Sayangnya tidak semua mau membaca sejarahnya sendiri. Padahal umat ini pernah ratusan tahun lamanya memakmurkan bumi ini dengan keadilan dan rasa amannya. Tercatat sepanjang Sejarah umat ini berulang kali mampu melewati masa-masa kritis melawan para durjana yang hendak membumi hanguskan Cahaya islam dari muka bumi ini. Umat ini hebat bukan karena jumlahnya yang banyak, senjatanya canggih, tetapi karena persatuan yang dibangun di atas iman kepada Allah. Buat apa jumlah banyak kalau saling bercerai-berai, masih pikir-pikir untuk membela kawannya yang terzalimi, masih menimbang untung rugi sanksi yang bakal dihadapi.
Hari-hari ini selama sebulan lebih atas apa yang terjadi di Gaza menjadi sebuah Pelajaran mahal bahwa muslimin hari ini bak buih di lautan. Nampak gagah melimpah ruah, tapi tak berkutik saat harus menerjang kerasnya batu karang. Terhempas lepas tak ada power untuk melawan.

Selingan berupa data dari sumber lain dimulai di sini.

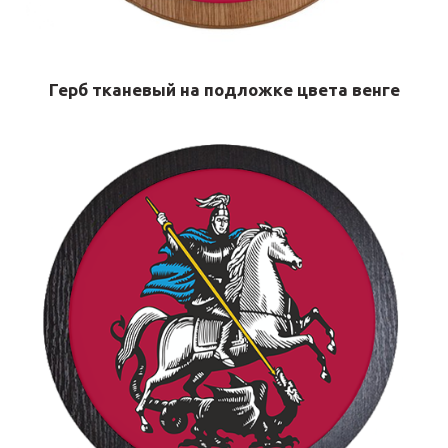
Герб тканевый на подложке цвета венге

Begitulah yang terjadi di Gaza selama sebulan ini. Terisolasi, terblokade dari dunia luar belum lagi harus menghadapi bombardir Zionis Yahudi sepanjang waktu tanpa ada dukungan atau bantuan untuk meminimalisir korban jiwa. Yang ada justru Gaza seakan berlari sendirian melawan penjajah Zionis Yahudi. Tapi itulah Gaza, lagi-lagi ingin memberi Pelajaran kepada pemimpin muslim apa itu perjuangan dan pengorbanan, garansi manis kemenangan sejati.
Pertanyaannya, kemana para pemimpin muslim yang menjalani hidupya dengan gemah ripah loh jinawinya, tidak ada konflik, tidak ada peperangan, tidak ada kelaparan ?!

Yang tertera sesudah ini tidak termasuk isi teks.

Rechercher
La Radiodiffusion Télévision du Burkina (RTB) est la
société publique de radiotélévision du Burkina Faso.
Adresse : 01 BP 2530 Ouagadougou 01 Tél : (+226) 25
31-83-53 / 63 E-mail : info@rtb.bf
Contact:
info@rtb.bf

Manakah yang lebih beratmu, melihat saudaranya dibantai atau memutus hubungan dengan bangsa teroris Zionis Yahudi ?!
SAMPAI KAPAN TERUS DIAM..
Pada 21 Agustus 1969, Masjid Al Aqsha dibakar. Api dengan segera melahap sajadah, mushaf Al Quran, atap masjid dan beberapa bagian-bagian masjid yang terbuat dari kayu. Salah satu yang turut terbakar adalah mimbar yg dibuat pada tahun 1187 dan diletakkan di Al Aqsha oleh pemimpin dan pahlawan umat Islam Shalahuddin Al Ayyubi, sang pembebas dan pembuka Al Quds pada tahun yg sama setelah mengalahkam tentara salib yg dipimpin oleh Richard I (The Lionheart) dari Inggris setelah berkuasa hampir 1 abad di sana.

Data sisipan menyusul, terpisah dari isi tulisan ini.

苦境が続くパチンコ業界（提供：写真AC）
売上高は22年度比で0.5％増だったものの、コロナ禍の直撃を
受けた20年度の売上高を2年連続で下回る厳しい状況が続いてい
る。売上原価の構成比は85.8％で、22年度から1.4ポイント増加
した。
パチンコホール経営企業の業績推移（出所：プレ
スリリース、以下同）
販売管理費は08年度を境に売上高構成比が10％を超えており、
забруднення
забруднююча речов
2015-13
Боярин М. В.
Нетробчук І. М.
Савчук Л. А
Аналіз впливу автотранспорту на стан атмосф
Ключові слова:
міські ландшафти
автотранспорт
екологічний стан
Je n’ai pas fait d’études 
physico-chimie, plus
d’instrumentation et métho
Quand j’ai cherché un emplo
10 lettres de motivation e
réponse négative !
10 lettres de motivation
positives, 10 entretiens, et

Pelaku pembakarannya adalah seseorang yang berasal dari Australia bernama Dennis Michael Rohan yang didukung penuh oleh pemukim pendatang Zionis Israel lainnya di sana. Umat Islam setempat berusaha memadamkan api tersebut. Namun, upaya tersebut dihalangi oleh tentara Zionis Israel.
Dennis Michael Rohan ditangkap dua hari kemudian pada tanggal 23 Agustus 1969. Namun dibebaskan atas alasan gangguan jiwa.
Hal yang lebih ‘menarik’ adalah pernyataan Perdana Menteri Israel Golda Meir (PM perempuan satu-satunya) pada saat terjadinya kebakaran di Masjid Al Aqsha tersebut. Ia mengaku tidak bisa tidur karena takut negara-negara Arab sekitar dan dunia Islam menyerang Israel sebagai bentuk perlawanan atas terbakarnya Masjid Al Aqsha dan juga kekalahan perang Enam Hari pada tahun 1967, dua tahun sebelumnya. Namun, besoknya ternyata tidak terjadi apa-apa.
Muncullah pernyataan Golda Meir yang diabadikan dalam catatan sejarah yang seharusnya menjadi tamparan keras negara-negara Arab dan dunia Islam:
“Aku tak bisa tidur di hari ketika Al Aqsha terbakar. Dan aku mengira hari itu Israel akan musnah. Namun ketika aku menjumpai pagi, ternyata malah Arab dan Islam-lah yang sedang tertidur”.
Hari ini, 54 tahun setelah terbakarnya Masjid Al Aqsha dan pernyataan Golda Meir, apakah Arab dan dunia Islam masih tertidur? Semoga saja tidak.
Apa yang terjadi hari-hari ini di Gaza menentukan apakah Gaza akan menjadi “sejarah baru”, atau “tinggallah sejarah.” Apakah perjuangan ini akan membangunkan umat dari tidur panjangnya, atau justru terlelap asyik menonton dari kejauhan. Di detik-detik terberat seperti ini di Gaza, justru pertolongan Allah hadir. Berkali-kali sejarah telah mengisahkannya kepada kita.
Semua ini tentunya membuat kita rindu akan sosok pemimpin yang peka dengan permasalahan umat sekecil apapun itu. Pemimpin yang tergerak untuk menolong saudaranya dari kezaliman. Tergerak untuk menyelamatkan kehormatan muslimin dari penjajahan Zionis Yahudi.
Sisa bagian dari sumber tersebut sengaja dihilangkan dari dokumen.